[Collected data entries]
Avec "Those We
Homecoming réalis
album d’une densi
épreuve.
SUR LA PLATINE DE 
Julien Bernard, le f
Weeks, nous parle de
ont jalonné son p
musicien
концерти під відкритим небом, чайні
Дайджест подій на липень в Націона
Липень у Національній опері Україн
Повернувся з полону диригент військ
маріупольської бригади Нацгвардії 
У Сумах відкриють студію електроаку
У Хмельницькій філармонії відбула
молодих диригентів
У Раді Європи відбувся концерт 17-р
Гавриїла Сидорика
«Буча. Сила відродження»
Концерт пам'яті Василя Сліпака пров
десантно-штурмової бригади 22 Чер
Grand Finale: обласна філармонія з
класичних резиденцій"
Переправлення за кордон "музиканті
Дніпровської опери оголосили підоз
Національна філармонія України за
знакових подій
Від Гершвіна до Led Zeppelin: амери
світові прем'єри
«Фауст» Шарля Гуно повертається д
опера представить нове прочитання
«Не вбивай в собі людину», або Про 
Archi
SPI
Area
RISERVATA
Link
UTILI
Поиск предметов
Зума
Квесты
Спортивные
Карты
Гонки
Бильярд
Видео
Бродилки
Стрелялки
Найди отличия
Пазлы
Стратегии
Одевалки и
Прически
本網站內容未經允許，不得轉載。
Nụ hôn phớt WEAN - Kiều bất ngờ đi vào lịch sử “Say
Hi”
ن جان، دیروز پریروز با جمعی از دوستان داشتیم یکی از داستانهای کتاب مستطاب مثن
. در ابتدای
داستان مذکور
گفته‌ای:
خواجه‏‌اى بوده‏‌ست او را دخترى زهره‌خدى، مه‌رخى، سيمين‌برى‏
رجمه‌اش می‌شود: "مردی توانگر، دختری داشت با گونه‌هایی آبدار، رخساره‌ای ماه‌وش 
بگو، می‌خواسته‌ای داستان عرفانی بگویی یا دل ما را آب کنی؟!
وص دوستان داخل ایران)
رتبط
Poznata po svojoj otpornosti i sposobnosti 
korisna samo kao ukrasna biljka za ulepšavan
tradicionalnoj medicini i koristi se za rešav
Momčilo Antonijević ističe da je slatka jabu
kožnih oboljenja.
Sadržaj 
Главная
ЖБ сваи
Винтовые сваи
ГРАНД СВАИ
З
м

> [YOUR OBJECTIVE] Beginning at the top of the data, extract each line through the line containing "У Раді Європи відбувся концерт 17-р" and return those lines exactly, with nothing added.

> [SOLUTION TO THE PROBLEM]
Avec "Those We
Homecoming réalis
album d’une densi
épreuve.
SUR LA PLATINE DE 
Julien Bernard, le f
Weeks, nous parle de
ont jalonné son p
musicien
концерти під відкритим небом, чайні
Дайджест подій на липень в Націона
Липень у Національній опері Україн
Повернувся з полону диригент військ
маріупольської бригади Нацгвардії 
У Сумах відкриють студію електроаку
У Хмельницькій філармонії відбула
молодих диригентів
У Раді Європи відбувся концерт 17-р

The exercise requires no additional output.